Artikel 1 Definities

Deze beleidsregel verstaat onder:

  • Beschermde monumenten: monumenten die door de gemeente zijn aangewezen op grond van de Erfgoedverordening of door het rijk zijn aangewezen op grond van de Erfgoedwet.

  • Monumentale bouwwerken: cultuurhistorische waardevolle bouwwerken met een zeer hoge cultuurhistorische waardering, door de gemeente met de dubbelbestemming Waarde-Cultuurhistorie-Bouwwerken-Monumentaal aangeduid in het bestemmingsplan of beheersverordening Cultuurhistorie.

  • Zonnepanelen: installaties die worden aangebracht voor het opwekken van zonne-energie op daken, waaronder ook andere vormen voor zonne-energie, inclusief de bijbehorende leidingen en bedrading.

Artikel 2 Doel

Deze beleidsregel heeft als doel regels vast te stellen voor de afweging van de belangen van eigenaren en het algemeen belang van instandhouding van beschermde monumenten en monumentale bouwwerken en de beeldkwaliteit van deze gebouwen bij plaatsing van zonnepanelen op daken.

Artikel 3 Afbakening

Deze beleidsregel is van toepassing op beschermde monumenten en monumentale bouwwerken volgens de definities vermeld in artikel 1.

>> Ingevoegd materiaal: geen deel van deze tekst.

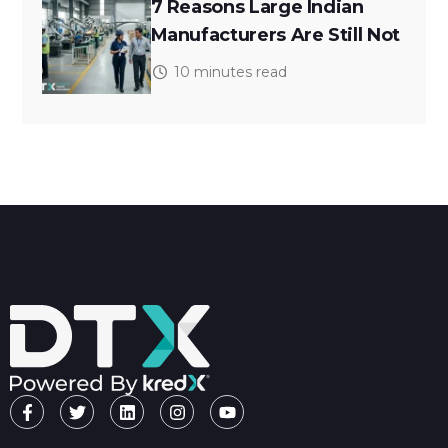
7 Reasons Large Indian
Manufacturers Are Still Not
10 minutes read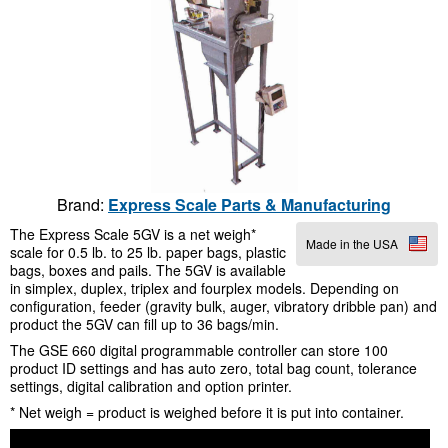
Brand:
Express Scale Parts & Manufacturing
The Express Scale 5GV is a net weigh*
Made in the USA
scale for 0.5 lb. to 25 lb. paper bags, plastic
bags, boxes and pails. The 5GV is available
in simplex, duplex, triplex and fourplex models. Depending on
configuration, feeder (gravity bulk, auger, vibratory dribble pan) and
product the 5GV can fill up to 36 bags/min.
The GSE 660 digital programmable controller can store 100
product ID settings and has auto zero, total bag count, tolerance
settings, digital calibration and option printer.
* Net weigh = product is weighed before it is put into container.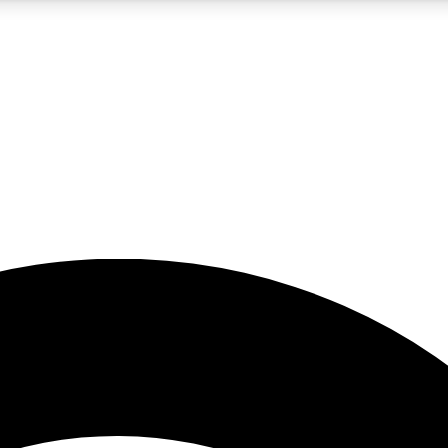
5
24/7
23K+
PREMIUM BENEFITS
ACCESS AVAILABLE
ACTIVE MEMBERS
rt insights
guides and features
d newsletters
ked inspiration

Artikel 4 Plaatsing reversibel

Zonnepanelen op het dakvlak van beschermde monumenten en monumentale bouwwerken worden reversibel geplaatst.

Artikel 5 Handhaven dakbedekking

De bestaande onderliggende dakbedekking blijven gehandhaafd.

Artikel 6 Plaatsing uit het zicht

Zonnepanelen kunnen op beschermde monumenten en monumentale bouwwerken altijd worden geplaatst op een dakvlak dat niet vanaf de openbare weg in het zicht ligt. Voor beschermde monumenten en monumentale bouwwerken is plaatsing op niet zichtbare dakvlakken mogelijk als ze in een aaneengesloten vlak worden gelegd.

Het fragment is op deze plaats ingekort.